At the moment I’m interested in experimenting with rhythm, half-rhyme, tonality. I’m working on a series of “walking poems” and want to find a writing gait that mimes that of the flâneur as she ambles and strides through the city.

6) Wonderful people, editors. Essential, I’d say. I love their new pencil smell.

8) Don’t like pears much, though. Taste too pear-y, look too female nudish.

But I love Roy Kiyooka’s beautiful Pear Tree Pomes.

9) Fred Wah once told me (always) to end a poem (many) lines earlier than I was inclined to.

He also told me to kill the thing I love most.

I believe he was referring to poetry. Hope so.

10) The appeal has been the difficulty of stretching myself in ways that are not entirely comfortable. Attempting to write laconic fiction, creative non-fiction, styptic poetry. Resisting my fiercest temptation — the lyric mode.

11) Turn up, sit down (at a window). Begin.

15) My latest “for instance” is Gerard Manley Hopkins who I am rereading as I do periodically to remember the first time I really bit into a poem and tasted the gush of language. Aspens dear and brindled cows and skies of couple colour and so on.

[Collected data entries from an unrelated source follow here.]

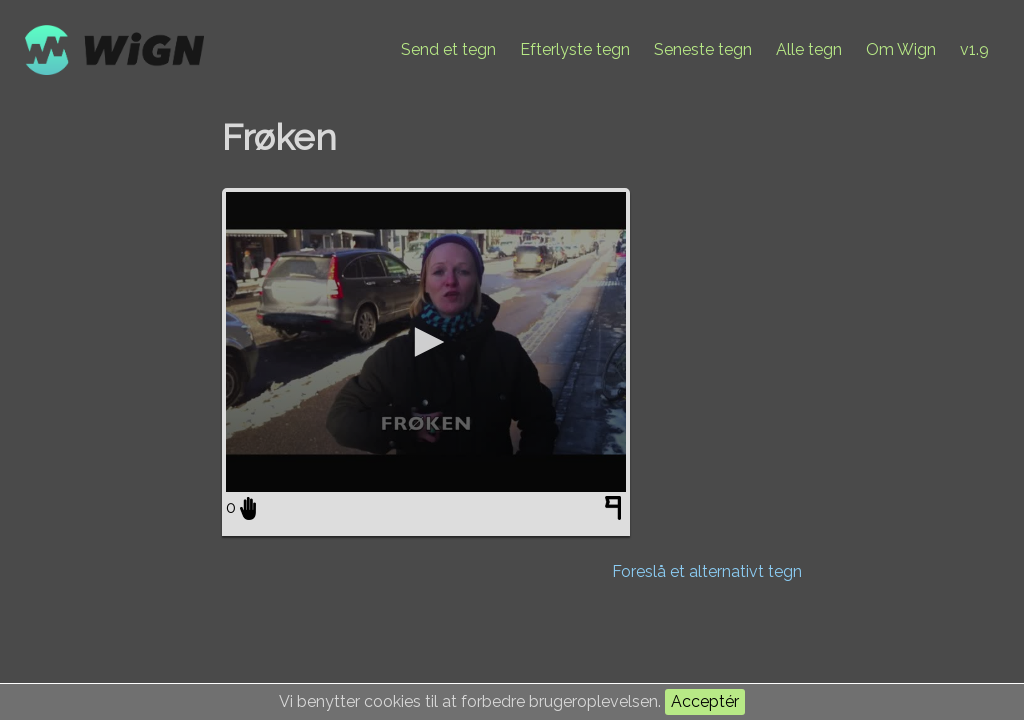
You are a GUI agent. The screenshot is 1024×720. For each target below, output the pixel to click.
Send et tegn (448, 49)
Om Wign (901, 49)
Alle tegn (809, 49)
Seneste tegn (703, 49)
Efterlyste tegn (575, 49)
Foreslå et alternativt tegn (707, 571)
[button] (426, 342)
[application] (426, 342)
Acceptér (705, 701)
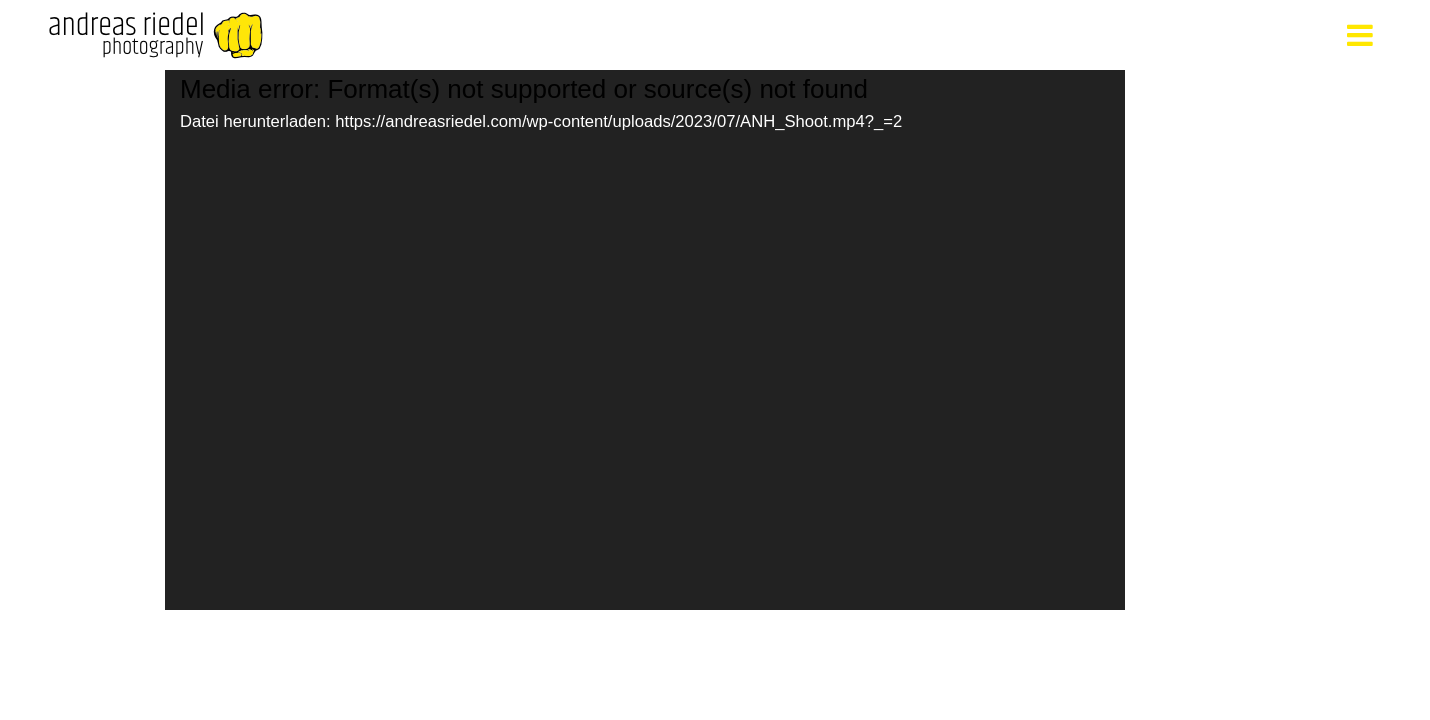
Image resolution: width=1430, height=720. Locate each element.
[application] (645, 340)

When I read Hopkins aloud I feel as if my soft palate has turned into a trampoline.

16) I would like to visit the sites of some of the really great poems of our time. Machu Picchu as a salute to Pablo Neruda, Key West for Wallace Stevens. And Paradise, of course, for that guy who kept losing and regaining it.

17) I would like to do something wholesome and orderly. Writing descriptions of movies for the back of Blockbuster DVDs springs to mind. I would be very precise about the sorts of obscenities and cigarette-related scenes that should be avoided. I would be making the world a safer, more G-rated place and watching lots of movies in the bargain. I would be indulging my passions for order and bossiness.

18) No other talents, no endurance, no appetite for hard work, I’m afraid.

19) Have just finished Kiran Desai’s The Inheritance of Loss which is a wonderful mixture of devastating narrative, plunging event, and beautiful language which buoys the reader above the — well — loss.

I recently watched The Princess Bride again and loved it as much as I did when I saw it the first time and held my breath at the spectacle of the fire swamp, rodents of unusual size, and true love’s triumph.